InFlo, a new method to broadly assess cell communication networks and identify disease-specific network anomalies predicts how cells send signals across networks to cause cancer or other disease.
The computer-based method was developed in collaboration with researchers at Philips, health technology and Princeton University.
"Cellular signaling networks are the mechanisms that cells use to transfer, process, and respond to biological information derived from their immediate surroundings," said Vinay Varadan, PhD, assistant professor at Case Western Reserve University School of Medicine, member of the Case Comprehensive Cancer Center, and senior corresponding author on the study. "InFlo can be viewed as modeling the flow of information within these signaling networks."
"Complex diseases such as cancer involve the simultaneous disruptions of multiple cellular processes acting in tandem," said Varadan. "We developed InFlo to robustly integrate multiple molecular data streams and develop an integrative molecular portrait of an individual cancer sample."
InFlo incorporates data related to each level of cell communication within a single sample, including DNA, RNA, proteins, and molecules commonly attached to proteins such as chemical methyl groups. The method also includes strategies to reduce "noise" and only highlight the signaling networks most likely to cause disease.
Analisa DiFeo, PhD, senior co-corresponding author on the study, Norma C. and Al I. Geller validated InFlo using ovarian cancer tumor cells that were resistant to platinum-based chemotherapy.

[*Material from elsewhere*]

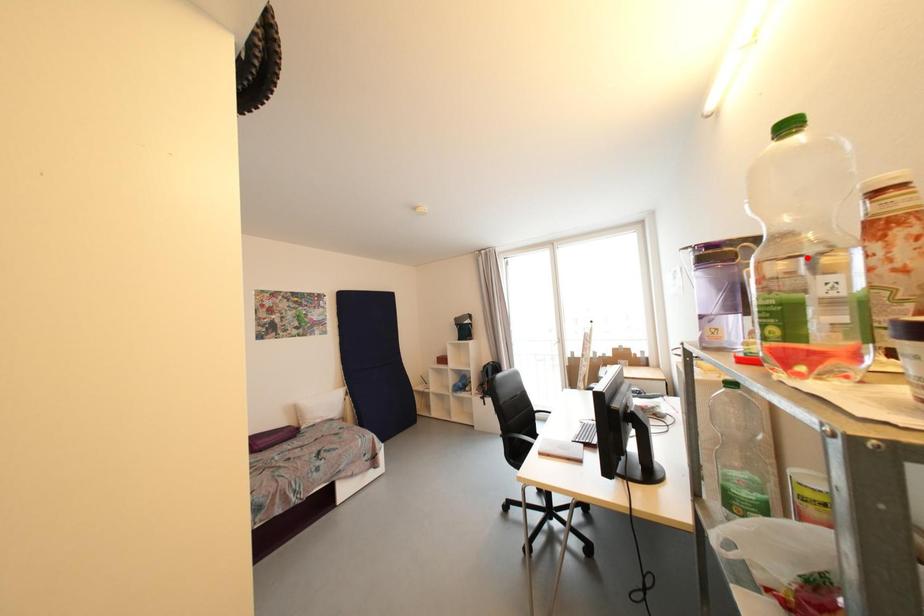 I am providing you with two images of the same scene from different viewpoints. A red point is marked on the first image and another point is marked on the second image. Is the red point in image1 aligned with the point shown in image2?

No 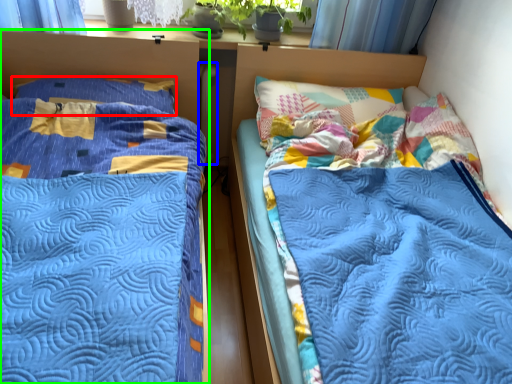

InFlo pinpointed the interaction between two proteins called cAMP and CREB1 as a key mechanism associated with platinum resistance.
"Following up on InFlo's predictions, we showed that inhibiting CREB1 potently sensitizes ovarian cancer cells to platinum therapy and is also effective in killing ovarian cancer stem cells. We are therefore excited about this discovery and are currently evaluating whether this could lead to a potential therapeutic target for the treatment of platinum-resistant ovarian cancer," said DiFeo.
InFlo is being incorporated into Philips IntelliSpace Genomics platform, and will soon be available for widespread use in basic and translational research settings. Case Western Reserve University researchers will continue to develop the IntelliSpace Genomics InFlo module and the next step will be to expand InFlo to incorporate other data streams.
"We are currently collaborating with the Imaging Informatics research group in the Center for Computational Imaging and Personalized Diagnostics at Case Western Reserve University to integrate InFlo with imaging-features derived from pathology and radiology data," said Varadan. Such an addition would result in one of the most comprehensive tools available to researchers to infer mechanisms underlying complex diseases such as cancer.